プレーオフ敗退の久保谷健一は「申し訳ない気持ちで一杯」

ボヤキながら、いつの間にか目の前の裵相文(ベサンムン)と、優勝争いをしていた。この大一番で迎えた2週連続Vのチャンスにも、本人にはまるでその自覚がなかった。
「周りの人が騒いでいただけで、僕は何も」。

それよりも、とにかく目の前のショットを真っ直ぐ行かすことに懸命で、5打差の4位タイからスタートした最終日もなぜか、ちゃんとフェアウェイに打てたティショットにさえ肩を落とし、首をかしげ、何やらブツブツと言っていた。周囲には完璧にも見えるショットも本人には、納得のいく1打とは、ほど遠いのだ。

それだけに、自分が大接戦の渦中にいる実感も手応えもないままに最終18番を迎えたとき、後ろの最終組で回る佐藤が17番でボギーを打って、いよいよ目の前の裵(ベ)との一騎打ちとなったはいいが、ラフを渡り歩いて、3打目のアプローチを惜しくも外した裵(べ)に対して、自分も手前から3メートルの絶好のチャンスを外し、自らプレーオフにもつれ込ませておきながら、サドンデスホールの18番で、「もう、二度とティショットを打たなくていいな、と思っていたのに。もう1回って感じで」と、この期に及んでもまだ、ボヤく始末だ。

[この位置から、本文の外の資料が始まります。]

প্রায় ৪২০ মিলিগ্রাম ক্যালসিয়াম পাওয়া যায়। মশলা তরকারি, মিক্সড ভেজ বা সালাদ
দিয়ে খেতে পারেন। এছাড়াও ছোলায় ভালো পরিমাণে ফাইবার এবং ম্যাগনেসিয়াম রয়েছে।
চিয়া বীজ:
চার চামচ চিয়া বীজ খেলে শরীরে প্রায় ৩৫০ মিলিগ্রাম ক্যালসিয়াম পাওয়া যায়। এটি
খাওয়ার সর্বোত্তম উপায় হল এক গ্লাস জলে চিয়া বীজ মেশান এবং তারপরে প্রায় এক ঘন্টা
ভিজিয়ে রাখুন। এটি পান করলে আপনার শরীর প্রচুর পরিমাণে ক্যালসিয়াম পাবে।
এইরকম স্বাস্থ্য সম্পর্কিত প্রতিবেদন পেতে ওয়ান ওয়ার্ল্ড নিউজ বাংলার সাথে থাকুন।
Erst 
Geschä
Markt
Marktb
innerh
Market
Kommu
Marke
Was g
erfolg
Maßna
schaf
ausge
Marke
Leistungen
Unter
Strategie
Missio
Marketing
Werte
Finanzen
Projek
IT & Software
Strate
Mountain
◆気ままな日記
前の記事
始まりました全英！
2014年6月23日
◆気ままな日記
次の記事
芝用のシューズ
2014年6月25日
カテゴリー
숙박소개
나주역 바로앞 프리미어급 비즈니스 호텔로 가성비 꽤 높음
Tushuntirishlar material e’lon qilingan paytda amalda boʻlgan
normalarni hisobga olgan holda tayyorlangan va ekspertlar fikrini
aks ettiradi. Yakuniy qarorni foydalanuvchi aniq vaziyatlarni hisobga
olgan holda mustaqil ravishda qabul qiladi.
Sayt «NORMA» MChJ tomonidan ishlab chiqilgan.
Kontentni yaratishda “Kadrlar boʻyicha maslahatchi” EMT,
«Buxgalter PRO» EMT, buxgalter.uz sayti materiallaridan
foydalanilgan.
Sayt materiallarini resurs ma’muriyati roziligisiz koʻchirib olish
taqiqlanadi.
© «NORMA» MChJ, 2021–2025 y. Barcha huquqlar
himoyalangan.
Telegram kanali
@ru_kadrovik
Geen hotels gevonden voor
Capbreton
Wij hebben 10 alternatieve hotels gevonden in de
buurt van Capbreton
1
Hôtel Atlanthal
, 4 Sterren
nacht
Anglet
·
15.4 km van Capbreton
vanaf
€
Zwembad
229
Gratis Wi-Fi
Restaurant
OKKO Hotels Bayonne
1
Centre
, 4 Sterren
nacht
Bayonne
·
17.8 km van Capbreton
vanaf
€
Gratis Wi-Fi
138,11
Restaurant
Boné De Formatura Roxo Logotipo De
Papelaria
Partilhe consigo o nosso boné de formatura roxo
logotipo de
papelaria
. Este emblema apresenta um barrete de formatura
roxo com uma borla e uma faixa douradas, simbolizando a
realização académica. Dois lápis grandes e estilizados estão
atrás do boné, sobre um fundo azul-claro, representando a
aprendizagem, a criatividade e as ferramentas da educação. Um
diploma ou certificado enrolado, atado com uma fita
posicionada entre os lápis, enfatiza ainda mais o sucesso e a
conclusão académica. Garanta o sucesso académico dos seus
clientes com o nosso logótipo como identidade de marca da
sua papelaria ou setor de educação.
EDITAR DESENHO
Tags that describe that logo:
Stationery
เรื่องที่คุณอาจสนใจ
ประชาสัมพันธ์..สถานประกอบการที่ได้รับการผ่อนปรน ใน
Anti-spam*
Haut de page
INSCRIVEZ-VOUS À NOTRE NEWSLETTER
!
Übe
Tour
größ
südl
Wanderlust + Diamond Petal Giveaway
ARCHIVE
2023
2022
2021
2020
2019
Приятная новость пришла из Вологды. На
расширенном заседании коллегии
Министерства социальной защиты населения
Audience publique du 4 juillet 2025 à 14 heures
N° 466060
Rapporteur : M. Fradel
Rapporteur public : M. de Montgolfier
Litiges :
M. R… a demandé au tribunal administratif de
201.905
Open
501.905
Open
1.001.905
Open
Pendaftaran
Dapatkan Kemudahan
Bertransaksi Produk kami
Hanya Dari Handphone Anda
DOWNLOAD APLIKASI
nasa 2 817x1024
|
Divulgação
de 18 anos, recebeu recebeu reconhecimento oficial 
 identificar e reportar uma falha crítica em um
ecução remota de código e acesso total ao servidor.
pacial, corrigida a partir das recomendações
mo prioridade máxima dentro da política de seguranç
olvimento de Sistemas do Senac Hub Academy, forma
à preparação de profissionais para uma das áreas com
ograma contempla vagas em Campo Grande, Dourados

1ホール目に案の定、左に曲げて、「すでに賞味期限切れでした」と、ボギーの敗退にも、さばさばとしたものだった。先週の9年ぶりのツアー通算5勝目に続いて、このゴルファー日本一決定戦で、再び優勝のチャンスを迎えるという、誰もが羨むシチュエーションにあっても、この人にはまるで欲がない。

「今日アンダーパーで上がれたことは嬉しい。上出来ですね」とむしろ単独2位に満足そうに、勝った裵(ベ)にも脱帽で、「完璧でした。こういう人が、勝つべきなんだなって」。

ボヤキ続けたこの2週間。「耐え耐えで、やってきたので」。それでもこれだけのゴルフが出来るのだから、課題のティショットに懸念がなくなったら、いったいどうなってしまうのか。
「ショットがまともになればいけるって、自分で自信になりました」と自覚をするのもはたから言わせれば、ちょっと遅すぎる気はする。

ただし、昨年の金庚泰(キムキョンテ)に続いて、2年連続で“ゴルファー日本一”の称号を韓国勢に譲ったことに関しては、本人も一応は反省しきりで、この日は実に1万4872人の大ギャラリーにも、「その点では申し訳ない気持ちで一杯。2年前くらいのショットなら、勝負になったと思うんだけど。そういうのを、見せてあげたかったな」と、プレーオフにまで進んでおきながら、まるで今日は手も足も出なかったと言いたげなところがまた、この人らしい。